British Airways CEO Rod Eddington this morning in New York discussed with analysts and journalists plans to eliminate first class seating on some of the carrier's long-haul aircraft. "The days will be gone when we have first class on every aircraft," Eddington said. "First class is important but on quite a few routes that have the four-class configuration we have had an empty or a near-empty first class."
The strategy would focus on Boeing 777 aircraft serving such U.S. gateways as Denver, Phoenix and San Diego, according to BA officials. The changes may come when those aircraft are fitted with the revamped Club World business class, sporting lie-flat beds. Markets with higher demand for premium services, including Boston, Chicago, Newark, New York, Los Angeles and Washington, will not be affected.

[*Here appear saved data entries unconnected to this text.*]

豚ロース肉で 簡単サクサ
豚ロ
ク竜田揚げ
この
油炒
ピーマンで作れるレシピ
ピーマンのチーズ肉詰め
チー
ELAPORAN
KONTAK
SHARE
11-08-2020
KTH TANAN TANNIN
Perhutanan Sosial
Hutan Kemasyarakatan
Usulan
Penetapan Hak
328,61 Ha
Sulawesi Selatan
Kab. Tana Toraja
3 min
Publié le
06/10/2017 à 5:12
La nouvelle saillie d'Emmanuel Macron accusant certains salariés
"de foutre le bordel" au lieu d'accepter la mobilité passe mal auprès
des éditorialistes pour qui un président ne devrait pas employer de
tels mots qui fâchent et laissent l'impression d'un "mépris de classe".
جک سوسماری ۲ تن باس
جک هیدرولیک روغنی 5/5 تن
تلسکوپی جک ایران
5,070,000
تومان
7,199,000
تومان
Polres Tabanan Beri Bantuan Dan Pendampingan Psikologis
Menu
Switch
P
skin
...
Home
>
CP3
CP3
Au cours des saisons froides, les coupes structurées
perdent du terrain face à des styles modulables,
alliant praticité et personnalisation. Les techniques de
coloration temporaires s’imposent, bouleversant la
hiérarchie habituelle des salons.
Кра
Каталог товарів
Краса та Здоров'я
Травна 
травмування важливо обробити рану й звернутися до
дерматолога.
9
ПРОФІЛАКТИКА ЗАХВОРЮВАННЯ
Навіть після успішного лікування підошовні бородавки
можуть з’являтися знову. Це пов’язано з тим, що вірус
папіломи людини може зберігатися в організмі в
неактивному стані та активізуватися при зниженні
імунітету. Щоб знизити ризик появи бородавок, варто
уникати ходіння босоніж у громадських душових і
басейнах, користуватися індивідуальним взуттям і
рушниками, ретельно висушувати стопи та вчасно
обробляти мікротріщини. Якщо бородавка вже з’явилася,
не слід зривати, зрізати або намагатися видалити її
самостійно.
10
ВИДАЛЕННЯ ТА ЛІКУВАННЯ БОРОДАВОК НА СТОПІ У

In the past few years, several carriers either have created and deployed across their entire fleet of long-haul aircraft first class/business class hybrids or eliminated first class on specific routes. Lufthansa German Airlines, for example, recently has been removing first class on certain transatlantic flights
(BTN, March 24).
Should British Airways follow suit, it would be a departure from the carrier's traditional focus on premium class. Eddington, however, stressed any such decision would not represent a general shift away from first class. British Airways previously announced that by October it will forever ground Concorde operations.

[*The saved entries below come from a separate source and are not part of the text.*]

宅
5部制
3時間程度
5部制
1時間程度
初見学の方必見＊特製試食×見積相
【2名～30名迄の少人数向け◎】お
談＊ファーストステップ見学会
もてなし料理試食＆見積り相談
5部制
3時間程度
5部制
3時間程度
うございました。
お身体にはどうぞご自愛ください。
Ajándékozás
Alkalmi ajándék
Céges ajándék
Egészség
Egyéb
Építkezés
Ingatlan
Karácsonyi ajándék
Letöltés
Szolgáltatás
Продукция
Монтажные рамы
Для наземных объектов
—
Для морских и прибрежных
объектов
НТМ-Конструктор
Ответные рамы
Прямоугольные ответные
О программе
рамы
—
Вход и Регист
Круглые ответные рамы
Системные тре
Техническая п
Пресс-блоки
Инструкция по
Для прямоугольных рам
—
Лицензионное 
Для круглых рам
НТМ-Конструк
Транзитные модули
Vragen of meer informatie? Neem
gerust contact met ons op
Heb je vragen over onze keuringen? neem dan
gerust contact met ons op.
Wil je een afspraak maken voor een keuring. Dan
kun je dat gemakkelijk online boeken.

Eddington was in New York to brief analysts on British Airways' recently released full-year financial figures. Despite a deep loss in the fiscal fourth quarter ended March 31, the carrier's full-year, after-tax result was a $111 million profit.
The dramatic turnaround from a year earlier, during which British Airways posted sizable losses, largely was a result of comprehensive cost savings laid out early last year in the carrier's Future Size and Shape Review. "The priority now is to deliver on the second year of the program," Eddington said.

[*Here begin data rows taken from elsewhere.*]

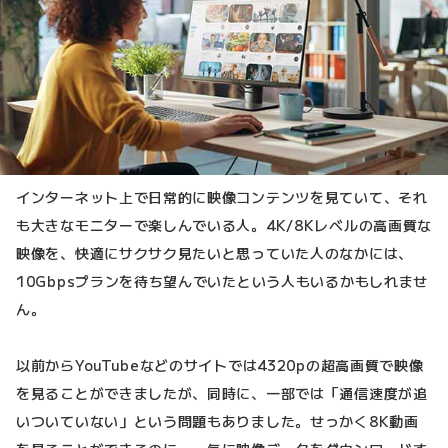
インターネット上で日常的に映像コンテンツを見ていて、それ
も大きなモニターで楽しんでいる人。4K/8Kレベルの高画質な
映像を、快適にサクサク見たいと思っていた人のなかには、
10Gbpsプランを待ち望んでいたという人もいるかもしれませ
ん。
以前からYouTubeなどのサイトでは4320pの超高画質で映像
を見ることができましたが、同時に、一部では「通信速度が追
いついていない」という問題もありました。せっかく8K動画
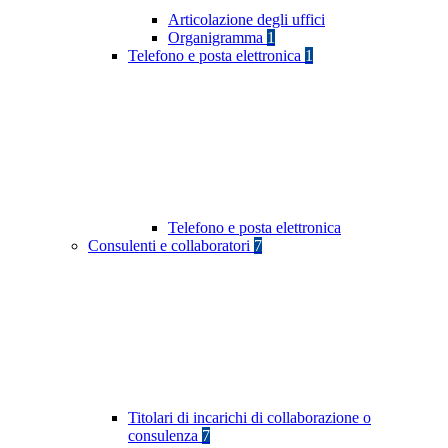
Articolazione degli uffici
Organigramma
1
Telefono e posta elettronica
1
Telefono e posta elettronica
Consulenti e collaboratori
7
Titolari di incarichi di collaborazione o
consulenza
7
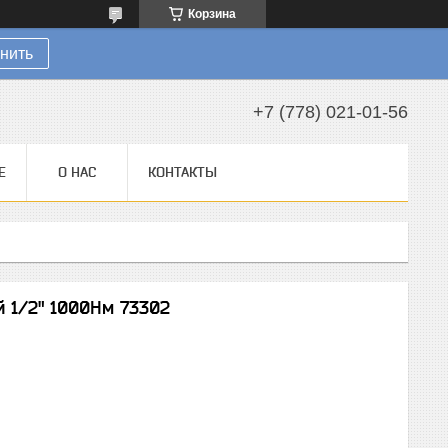
Корзина
нить
+7 (778) 021-01-56
Е
О НАС
КОНТАКТЫ
й 1/2" 1000Нм 73302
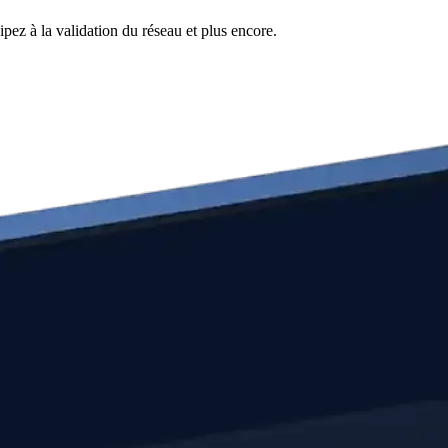
pez à la validation du réseau et plus encore.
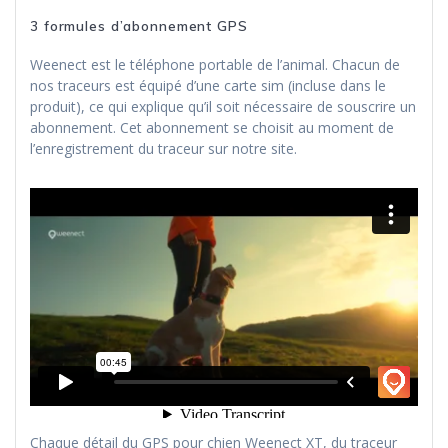
3 formules d’abonnement GPS
Weenect est le téléphone portable de l’animal. Chacun de
nos traceurs est équipé d’une carte sim (incluse dans le
produit), ce qui explique qu’il soit nécessaire de souscrire un
abonnement. Cet abonnement se choisit au moment de
l’enregistrement du traceur sur notre site.
Chaque détail du GPS pour chien Weenect XT, du traceur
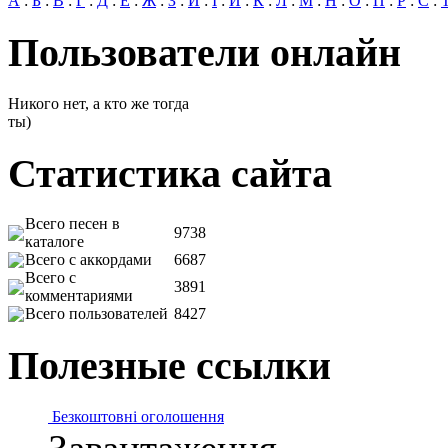
А
:
Б
:
В
:
Г
:
Д
:
Е
:
Ж
:
З
:
И
:
І
:
Й
:
К
:
Л
:
М
:
Н
:
О
:
П
:
Р
:
С
:
Пользователи онлайн
Никого нет, а кто же тогда
ты)
Статистика сайта
Всего песен в
9738
каталоге
Всего с аккордами
6687
Всего с
3891
комментариями
Всего пользователей
8427
Полезные ссылки
Безкоштовні оголошення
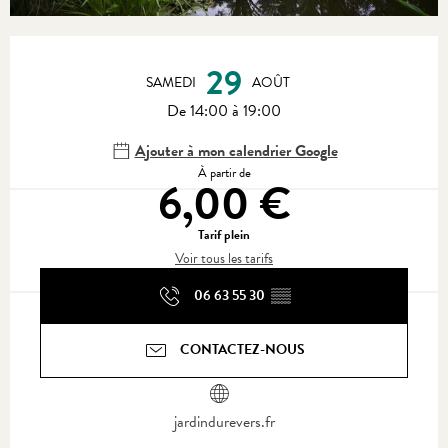
Ouverture et coordonnées
29
SAMEDI
AOÛT
De 14:00 à 19:00
Ajouter à mon calendrier Google
À partir de
6,00 €
Tarif plein
Voir tous les tarifs
06 63 55 30
▒▒
CONTACTEZ-NOUS
jardindurevers.fr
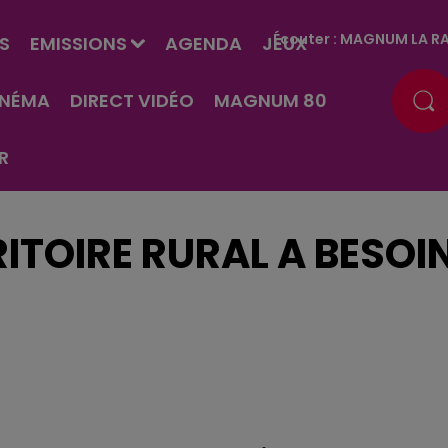
Écouter :
MAGNUM LA RA
S
EMISSIONS
AGENDA
JEUX
INÉMA
DIRECT VIDÉO
MAGNUM 80
R
RITOIRE RURAL A BESOI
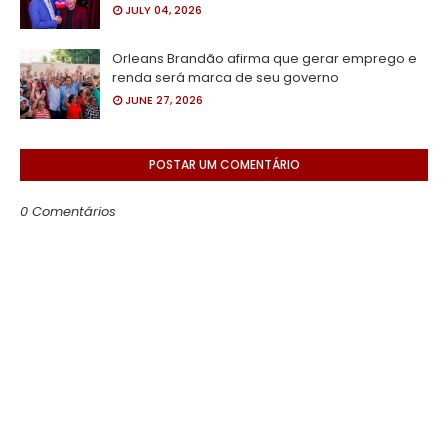
JULY 04, 2026
Orleans Brandão afirma que gerar emprego e
renda será marca de seu governo
JUNE 27, 2026
POSTAR UM COMENTÁRIO
0 Comentários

He also noted that BA's largest corporate clients remain cautious. "Everyone is waiting for signs that the economy will grow. We should not be optimistic about revenue. That is why we must focus on costs."
Eddington also weighed in on alliances, suggesting they should, in the current climate, take a back seat to individual recovery efforts. "Oneworld is in good shape, and the alliance is important," he said, "but any sensible airline management team's first priority should be fixing their own store."